Running from Violations towards Safe Passages

Raqqa and Deir Ez-Zor Inhabitants Are Screaming to Deaf Ears

Civilians from al-Rawda neighborhood in Raqqa, whom Syrian Democratic Forces QSD claimed to have liberated from ISIS - 26 August, 2017 (Euphrates anger)

Civilians from al-Rawda neighborhood in Raqqa, whom Syrian Democratic Forces QSD claimed to have liberated from ISIS - 26 August, 2017 (Euphrates anger)



There is nothing new about people’s daily life of Raqqa and Deir ez-Zor provinces, except for the increasing number of victims and the amount of destruction and displacement, as fighting continues in the region while other fights are being prepared for soon. “This shame,” as described by the activists of the two provinces, comes within the framework of international and regional interests, which are based on fighting ISIS, while ignoring the fate of thousands of civilians.

Images of  destruction and death coming from the two regions did not succeed to deliver the voice of the people and halt the fighting. The noise of the weapons continued to rise above the cries of civilians, amid the difficulties that stand in the way of providing shelter and safe passage for them, far away from the front lines. Some have said to Enab Baladi that “liberation is not to be achieved through destroying cities, killing civilians’ children or displacing them and then replacing them by a tyrant.”

Huge Tax

Hassan al-Mohammed, a 23-year-old young man from Raqqa, stated that the tax of the city’s “liberation” from ISIS may be “huge”, but he stressed that the casualty figures there are “shocking and indicative of what is happening as civilians massacre rather than a break-into the city.”

“We have been trying our best to find a party  ready to listen to our concerns through different ways,” said Hassan to Enab Baladi, referring to the launching of dozens of campaigns to open secure corridors that would enable civilians to cross to safety. This suggestion was met with the United Nations apprehension. Jan Egeland, the UN’s Humanitarian Affairs coordinator, who asked for cease-fire in order to allow the exit of civilians, described Raqqa as “the worst place on earth.”

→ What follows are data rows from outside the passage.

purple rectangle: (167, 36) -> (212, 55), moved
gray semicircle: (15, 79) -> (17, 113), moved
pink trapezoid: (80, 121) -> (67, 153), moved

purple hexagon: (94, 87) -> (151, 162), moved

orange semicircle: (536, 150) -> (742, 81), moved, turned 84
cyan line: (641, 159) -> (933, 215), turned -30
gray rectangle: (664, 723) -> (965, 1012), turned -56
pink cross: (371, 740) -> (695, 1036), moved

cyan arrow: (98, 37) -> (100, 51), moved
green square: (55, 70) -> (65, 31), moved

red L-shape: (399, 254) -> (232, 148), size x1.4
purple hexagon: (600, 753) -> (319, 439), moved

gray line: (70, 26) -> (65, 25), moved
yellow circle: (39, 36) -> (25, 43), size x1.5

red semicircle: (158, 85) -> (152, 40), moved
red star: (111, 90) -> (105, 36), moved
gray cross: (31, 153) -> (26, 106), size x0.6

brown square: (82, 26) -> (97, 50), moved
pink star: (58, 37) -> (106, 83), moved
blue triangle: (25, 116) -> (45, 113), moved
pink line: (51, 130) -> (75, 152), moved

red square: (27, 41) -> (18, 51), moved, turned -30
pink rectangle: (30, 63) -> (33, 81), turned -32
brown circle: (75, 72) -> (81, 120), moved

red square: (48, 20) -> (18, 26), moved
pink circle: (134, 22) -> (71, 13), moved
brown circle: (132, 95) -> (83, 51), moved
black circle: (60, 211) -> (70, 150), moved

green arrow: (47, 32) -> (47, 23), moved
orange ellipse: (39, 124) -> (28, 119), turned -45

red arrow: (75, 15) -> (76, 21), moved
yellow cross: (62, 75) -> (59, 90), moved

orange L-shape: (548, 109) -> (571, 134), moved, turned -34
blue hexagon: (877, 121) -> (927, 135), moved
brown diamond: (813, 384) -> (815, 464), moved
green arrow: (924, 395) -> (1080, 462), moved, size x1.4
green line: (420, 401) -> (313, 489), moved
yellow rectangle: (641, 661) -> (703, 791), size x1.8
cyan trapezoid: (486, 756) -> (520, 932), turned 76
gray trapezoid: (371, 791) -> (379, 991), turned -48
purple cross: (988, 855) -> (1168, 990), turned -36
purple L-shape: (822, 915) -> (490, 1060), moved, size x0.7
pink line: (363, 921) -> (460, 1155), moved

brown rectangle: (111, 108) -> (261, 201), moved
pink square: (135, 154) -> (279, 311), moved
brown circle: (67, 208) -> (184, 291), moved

According to the estimations of the province activists , the neighbourhoods that are still under ISIS control include more than 20 thousand civilians, spread over five neighbourhoods in the city, besieged from the four sides.

In his speech, Hassan spoke about Deir ez-Zor, and confirmed that it is in no better conditions than Raqqa, amid the ongoing displacement towards the desert as well as the international coalition’s continuous targeting of ISIS in the province.

Few Options

“The people of this land cannot find peace and tranquillity wherever they go,” said Abu Hafs, who lives in the countryside of Deir ez-Zor and prefers to die “decently in his own land” according to him.

The civilians have few options, according to the young man who considered that escape and displacement do not represent a real solution as “the hardships of the people do not depend on ISIS-held areas, but they trespass it to reach the scattered camps inhabited by thousands without any attention and care.”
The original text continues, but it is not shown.